A class and utility to add OCR information to image-only PDF files.
Introduction
Back in 2009 I wrote an article how to index image-only PDF files. The task at that point was just to extract text from image-only PDF files in the iFilter so the files could be indexed in WIndows environment. This time around the task was somewhat different - to add text information to the PDF files. The benefit of this approach is that the files can be indexed by standard Adobe/Microsoft iFilters but also the text can be selected using visual tools (Adobe Reader, Chome, Edge, ...)
Background
I needed to add OCR information to thousands of PDF files (stored actually in the SQL server). I wanted to create a script/utility that could be executed daily to index any new PDF files that don't already contain searchable text. After searching for a while I found a recipe:
- Use ghostscript to extract individual pages from PDF to image (JPG) files
- Use Tesseract to extract OCR from images
- Store extracted text back to PDF
Take 1
Apparently since I touched Tesseract last time in 2009, they added a new feature: the image and the OCR text will be exported as PDF file. I think you need Tesseract version 4+. So the solution seems pretty simple and following batch file emerged within next 20 min (see ocr.bat in the attached project):
set gs="C:\Program Files\gs\gs9.52\bin\gswin64c.exe"
set tesseract="C:\Program Files\Tesseract-OCR\tesseract.exe"

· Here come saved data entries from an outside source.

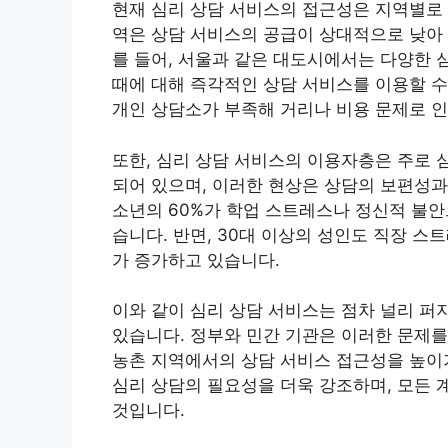
현재 심리 상담 서비스의 접근성은 지역별로 
역은 상담 서비스의 공급이 상대적으로 낮아 
를 들어, 서울과 같은 대도시에서는 다양한 
때에 대해 즉각적인 상담 서비스를 이용할 수
개인 상담소가 부족해 거리나 비용 문제로 인
또한, 심리 상담 서비스의 이용자층은 주로 
되어 있으며, 이러한 현상은 상담의 보편성과
소년의 60%가 학업 스트레스나 정신적 불안
습니다. 반면, 30대 이상의 성인도 직장 
가 증가하고 있습니다.
이와 같이 심리 상담 서비스는 점차 널리 퍼
있습니다. 정부와 민간 기관은 이러한 문제를
농촌 지역에서의 상담 서비스 접근성을 높이
심리 상담의 필요성을 더욱 강조하며, 모든 
것입니다.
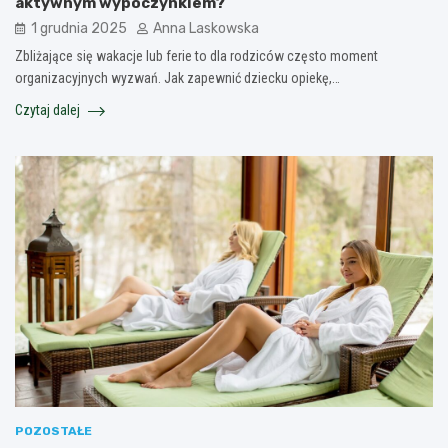
aktywnym wypoczynkiem?
1 grudnia 2025
Anna Laskowska
Zbliżające się wakacje lub ferie to dla rodziców często moment
organizacyjnych wyzwań. Jak zapewnić dziecku opiekę,…
Czytaj dalej
POZOSTAŁE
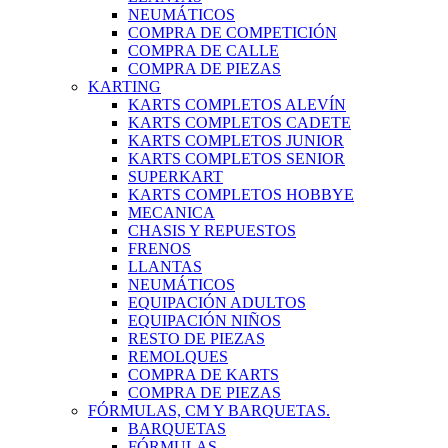
NEUMÁTICOS
COMPRA DE COMPETICIÓN
COMPRA DE CALLE
COMPRA DE PIEZAS
KARTING
KARTS COMPLETOS ALEVÍN
KARTS COMPLETOS CADETE
KARTS COMPLETOS JUNIOR
KARTS COMPLETOS SENIOR
SUPERKART
KARTS COMPLETOS HOBBYE
MECANICA
CHASIS Y REPUESTOS
FRENOS
LLANTAS
NEUMÁTICOS
EQUIPACIÓN ADULTOS
EQUIPACIÓN NIÑOS
RESTO DE PIEZAS
REMOLQUES
COMPRA DE KARTS
COMPRA DE PIEZAS
FÓRMULAS, CM Y BARQUETAS.
BARQUETAS
FÓRMULAS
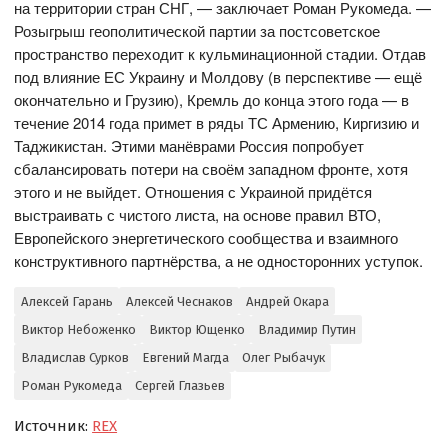
на территории стран СНГ, — заключает Роман Рукомеда. —
Розыгрыш геополитической партии за постсоветское
пространство переходит к кульминационной стадии. Отдав
под влияние ЕС Украину и Молдову (в перспективе — ещё
окончательно и Грузию), Кремль до конца этого года — в
течение 2014 года примет в ряды ТС Армению, Киргизию и
Таджикистан. Этими манёврами Россия попробует
сбалансировать потери на своём западном фронте, хотя
этого и не выйдет. Отношения с Украиной придётся
выстраивать с чистого листа, на основе правил ВТО,
Европейского энергетического сообщества и взаимного
конструктивного партнёрства, а не односторонних уступок.
Алексей Гарань
Алексей Чеснаков
Андрей Окара
Виктор Небоженко
Виктор Ющенко
Владимир Путин
Владислав Сурков
Евгений Магда
Олег Рыбачук
Роман Рукомеда
Сергей Глазьев
Источник:
REX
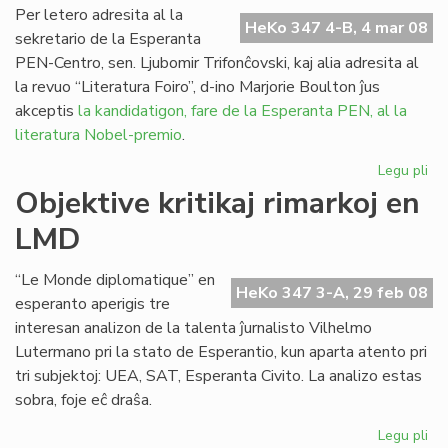
Kap
Per letero adresita al la
HeKo 347 4-B, 4 mar 08
en
sekretario de la Esperanta
20
PEN-Centro, sen. Ljubomir Trifonĉovski, kaj alia adresita al
la revuo “Literatura Foiro”, d-ino Marjorie Boulton ĵus
akceptis
la kandidatigon, fare de la Esperanta PEN, al la
literatura Nobel-premio
.
Legu pli
pri
Bo
Objektive kritikaj rimarkoj en
akc
LMD
la
ka
“Le Monde diplomatique” en
HeKo 347 3-A, 29 feb 08
esperanto aperigis tre
interesan analizon de la talenta ĵurnalisto Vilhelmo
Lutermano pri la stato de Esperantio, kun aparta atento pri
tri subjektoj: UEA, SAT, Esperanta Civito. La analizo estas
sobra, foje eĉ draŝa.
Legu pli
pri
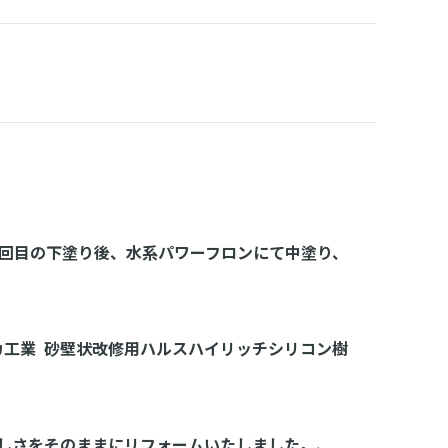
2回目の下塗り後、水系パワーフロンにて中塗り、
イカ工業 砂壁状改修用ハルスハイリッチシリコン樹
しさをそのままにリフォームいたしました。、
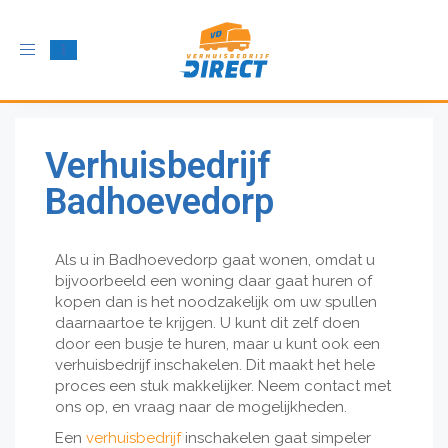
Schakel
navigatie
in
Verhuisbedrijf
Badhoevedorp
Als u in Badhoevedorp gaat wonen, omdat u
bijvoorbeeld een woning daar gaat huren of
kopen dan is het noodzakelijk om uw spullen
daarnaartoe te krijgen. U kunt dit zelf doen
door een busje te huren, maar u kunt ook een
verhuisbedrijf inschakelen. Dit maakt het hele
proces een stuk makkelijker. Neem contact met
ons op, en vraag naar de mogelijkheden.
Een
verhuisbedrijf
inschakelen gaat simpeler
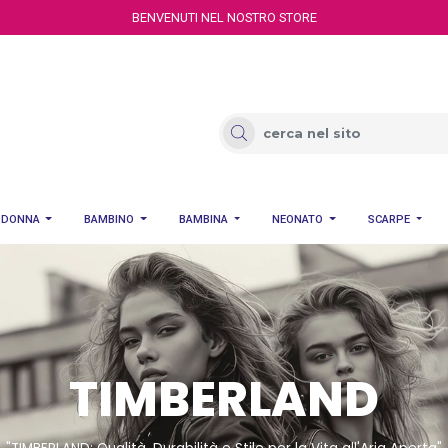
BENVENUTI NEL NOSTRO STORE
DONNA
BAMBINO
BAMBINA
NEONATO
SCARPE
TIMBERLAND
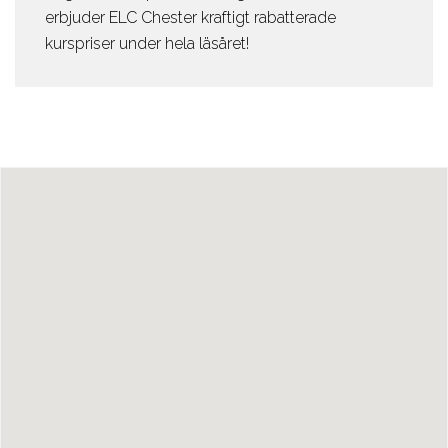
erbjuder ELC Chester kraftigt rabatterade
kurspriser under hela läsåret!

if '%1'=='' goto :badParams
if '%2'=='' goto :badParams
mkdir %temp%\ocr\
set nm=%~n1
SETLOCAL ENABLEDELAYEDEXPANSION
rem split pdf into multiple jpeg
%gs% -dSAFER -dBATCH -dNOPAUSE -sDEVICE=jpeg -r300 -dTextAlphaBits=4 -o "%temp%\ocr\ocr_%nm%_%%04d.jpg" -f "%1"
rem ocr each jpeg
for %%i in (%temp%\ocr\ocr_%nm%_*.jpg) do %tesseract% -l eng "%%i" %%~pni pdf
del %temp%\ocr\ocr_%nm%_*.jpg
rem combine pdfs
set ff=#
for %%i in (%temp%\ocr\ocr_%nm%_*.pdf) do set ff=!ff! %%i
set ff=%ff:#=%
%gs% -dNOPAUSE -dQUIET -dBATCH -dNOPAUSE -q -sDEVICE=pdfwrite -o "%2" %ff%
del %temp%\ocr\ocr_%nm%_*.pdf
goto :eof
:badParams
echo usage %0 pdf-In pdf-Out
As you can see the script does following
- Uses GhostScript to extract individual pages into the %temp%\ocr\####.jpg files
- For each of the JPG file run Tesseract to create a %temp%\ocr\####.pdf file
- Use ghost script to combine all PDF files into the output file.
Take 1 Problems
Very quickly the problems with solution 1 arose for large PDF files (10+ pages)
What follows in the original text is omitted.